Zomato, the food delivery giant and restaurant aggregation platform, recently announced that it has stopped its grocery delivery services. This was apparently done due to gaps being present in the order fulfilment process, as well as poor customer experiences and increased competition from the existing players in the market which were promising to provide express delivery in 15 minutes, the food-tech giant said in an email to its grocery store partners. The email which was sent on September 11, 2021, by Zomato, had informed its grocery store partners that it intended to stop the pilot initiative effective from September 17, according to PTI.
“At Zomato, we believe in delivering best in class services to our customers and largest growth opportunities to our merchant partners. We don’t believe that the current model is the best way to deliver these to our customers and merchant partners. Hence, we intend to stop our pilot grocery delivery service effective 17 September, 2021," the email read, according to PTI.

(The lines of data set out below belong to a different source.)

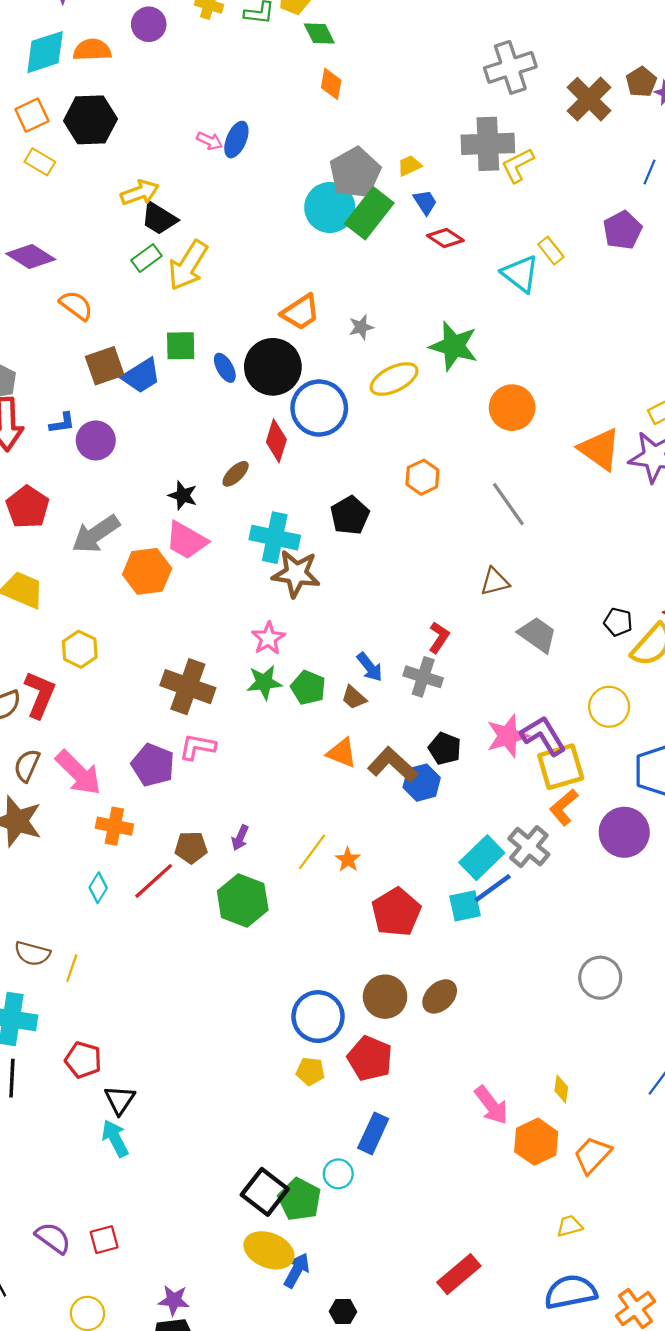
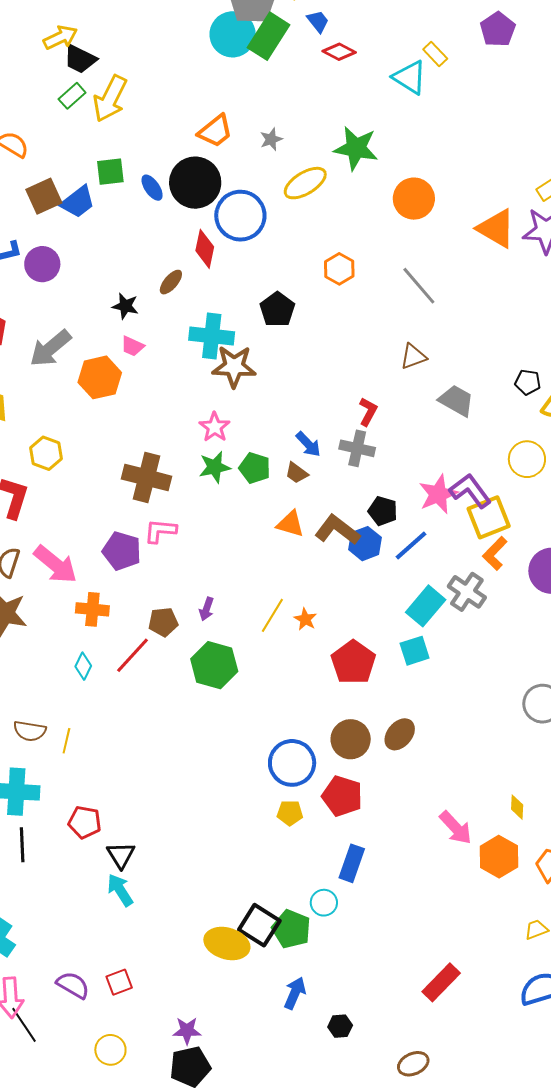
pink trapezoid: (186, 540) -> (132, 346), size x0.6
blue line: (493, 888) -> (411, 546), moved
yellow ellipse: (269, 1250) -> (227, 943), moved

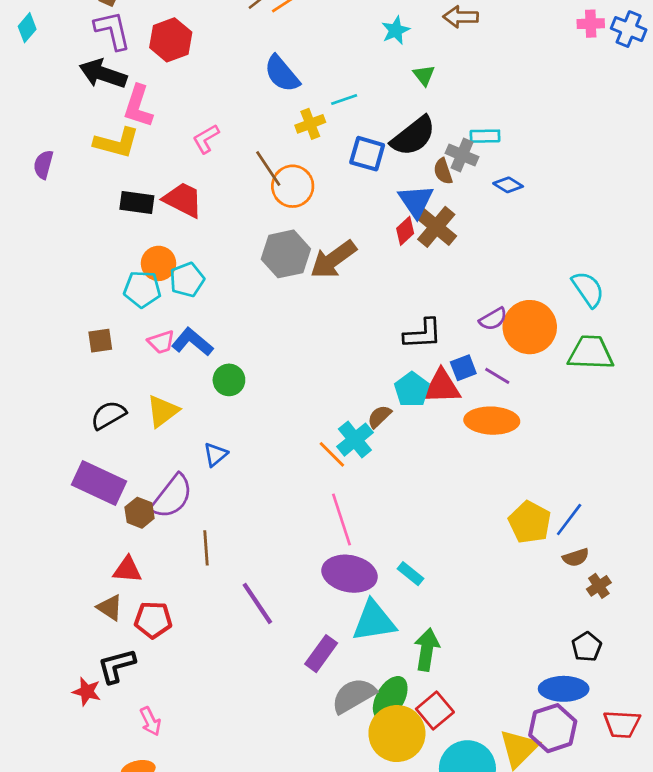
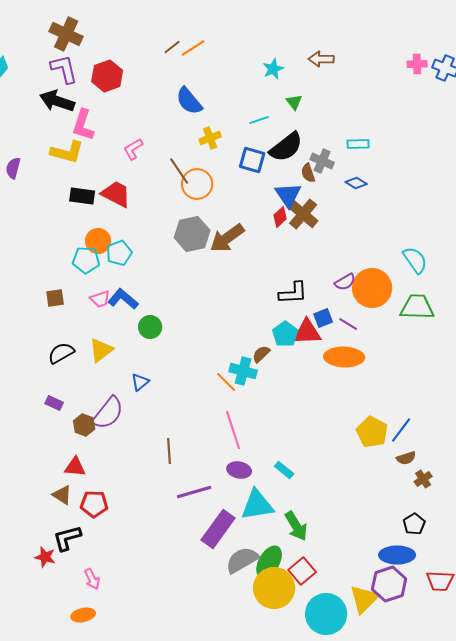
cyan line: (344, 99) -> (259, 120), moved
cyan rectangle: (485, 136) -> (358, 144), moved
cyan cross: (355, 440) -> (243, 371), turned -36
purple rectangle: (99, 483) -> (54, 403), size x0.5
brown line: (206, 548) -> (169, 451), moved
purple ellipse: (350, 574) -> (239, 470), size x0.6
purple line: (257, 603) -> (194, 492), moved, turned -72
green arrow: (427, 650) -> (296, 526), turned 140
purple rectangle: (321, 654) -> (218, 529), size x1.4

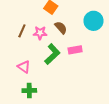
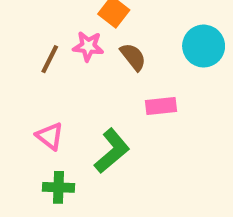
pink star: (40, 33) -> (88, 46), moved
green L-shape: (52, 54) -> (112, 151), moved

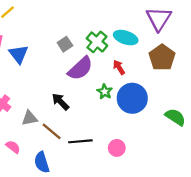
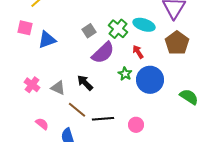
blue triangle: (19, 54) -> (47, 40), turned 48
gray triangle: (30, 118) -> (58, 88), moved, turned 35

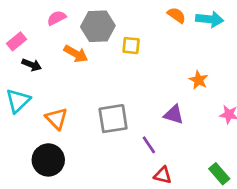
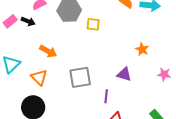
orange arrow: (76, 54) -> (48, 51), moved
black arrow: (32, 65) -> (28, 21), moved
purple line: (149, 145) -> (106, 96), turned 40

Zomato said that its investment in grocery start-up, Grofers, would generate better results than the efforts in its in-house grocery delivery services. A spokesperson for Zomato had said in a statement, “We have decided to shut down our grocery pilot and as of now, have no plans to run any other form of grocery delivery on our platform. Grofers has found high quality product market fit in 10-minute grocery and we believe our investment in the company will generate better outcomes for our shareholders than our in-house grocery effort.”
The company had started its grocery service pilot across a select few markets to date and the service undertaking was offering grocery delivery within 45 minutes. Zomato had entered the grocery delivery market in July of this year through the use of a marketplace model. This essentially allowed the customers to shop for groceries to shop from their local stores that were partnered up with Zomato through its platform. This is different from the business models that the competition such as Swiggy and Dunzo run which revolves around dedicated dark stores in key locations in a select city, which allows them to deliver groceries to their customers in a span of 15 to 30 minutes.
However, it should be noted that Grofers, which Zomato has a 10 per cent stake in, had promised a 10-minute delivery. A fact that Zomato believes will bear greater fruit in the long run as per the statement that was made.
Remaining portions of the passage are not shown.